* Action item:
Reproduce each line below without any alteration.
((
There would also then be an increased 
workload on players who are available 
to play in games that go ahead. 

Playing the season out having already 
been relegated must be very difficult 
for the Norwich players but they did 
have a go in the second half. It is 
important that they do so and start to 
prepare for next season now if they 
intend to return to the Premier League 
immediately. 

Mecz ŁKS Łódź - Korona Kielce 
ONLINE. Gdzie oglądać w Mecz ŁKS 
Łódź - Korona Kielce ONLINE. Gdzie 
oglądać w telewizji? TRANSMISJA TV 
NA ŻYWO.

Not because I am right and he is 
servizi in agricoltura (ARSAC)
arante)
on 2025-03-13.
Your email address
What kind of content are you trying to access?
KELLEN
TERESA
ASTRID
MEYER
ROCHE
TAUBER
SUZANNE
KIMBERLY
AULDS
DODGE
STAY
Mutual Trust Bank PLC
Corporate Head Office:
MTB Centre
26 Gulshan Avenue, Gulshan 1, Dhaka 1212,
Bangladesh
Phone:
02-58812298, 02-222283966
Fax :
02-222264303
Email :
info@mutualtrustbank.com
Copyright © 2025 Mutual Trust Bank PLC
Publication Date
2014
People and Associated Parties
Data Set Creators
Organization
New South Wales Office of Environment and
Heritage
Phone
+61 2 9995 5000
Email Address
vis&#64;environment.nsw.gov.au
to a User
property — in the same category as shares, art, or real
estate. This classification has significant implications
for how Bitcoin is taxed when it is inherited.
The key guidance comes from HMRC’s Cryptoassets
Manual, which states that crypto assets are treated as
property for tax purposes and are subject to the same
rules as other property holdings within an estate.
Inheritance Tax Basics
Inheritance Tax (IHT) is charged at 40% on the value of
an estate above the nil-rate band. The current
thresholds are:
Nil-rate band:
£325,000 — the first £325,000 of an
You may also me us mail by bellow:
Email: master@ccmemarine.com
))
* Solution for this exercise:
There would also then be an increased 
workload on players who are available 
to play in games that go ahead. 

Playing the season out having already 
been relegated must be very difficult 
for the Norwich players but they did 
have a go in the second half. It is 
important that they do so and start to 
prepare for next season now if they 
intend to return to the Premier League 
immediately. 

Mecz ŁKS Łódź - Korona Kielce 
ONLINE. Gdzie oglądać w Mecz ŁKS 
Łódź - Korona Kielce ONLINE. Gdzie 
oglądać w telewizji? TRANSMISJA TV 
NA ŻYWO.

Not because I am right and he is 
servizi in agricoltura (ARSAC)
arante)
on 2025-03-13.
Your email address
What kind of content are you trying to access?
KELLEN
TERESA
ASTRID
MEYER
ROCHE
TAUBER
SUZANNE
KIMBERLY
AULDS
DODGE
STAY
Mutual Trust Bank PLC
Corporate Head Office:
MTB Centre
26 Gulshan Avenue, Gulshan 1, Dhaka 1212,
Bangladesh
Phone:
02-58812298, 02-222283966
Fax :
02-222264303
Email :
info@mutualtrustbank.com
Copyright © 2025 Mutual Trust Bank PLC
Publication Date
2014
People and Associated Parties
Data Set Creators
Organization
New South Wales Office of Environment and
Heritage
Phone
+61 2 9995 5000
Email Address
vis&#64;environment.nsw.gov.au
to a User
property — in the same category as shares, art, or real
estate. This classification has significant implications
for how Bitcoin is taxed when it is inherited.
The key guidance comes from HMRC’s Cryptoassets
Manual, which states that crypto assets are treated as
property for tax purposes and are subject to the same
rules as other property holdings within an estate.
Inheritance Tax Basics
Inheritance Tax (IHT) is charged at 40% on the value of
an estate above the nil-rate band. The current
thresholds are:
Nil-rate band:
£325,000 — the first £325,000 of an
You may also me us mail by bellow:
Email: master@ccmemarine.com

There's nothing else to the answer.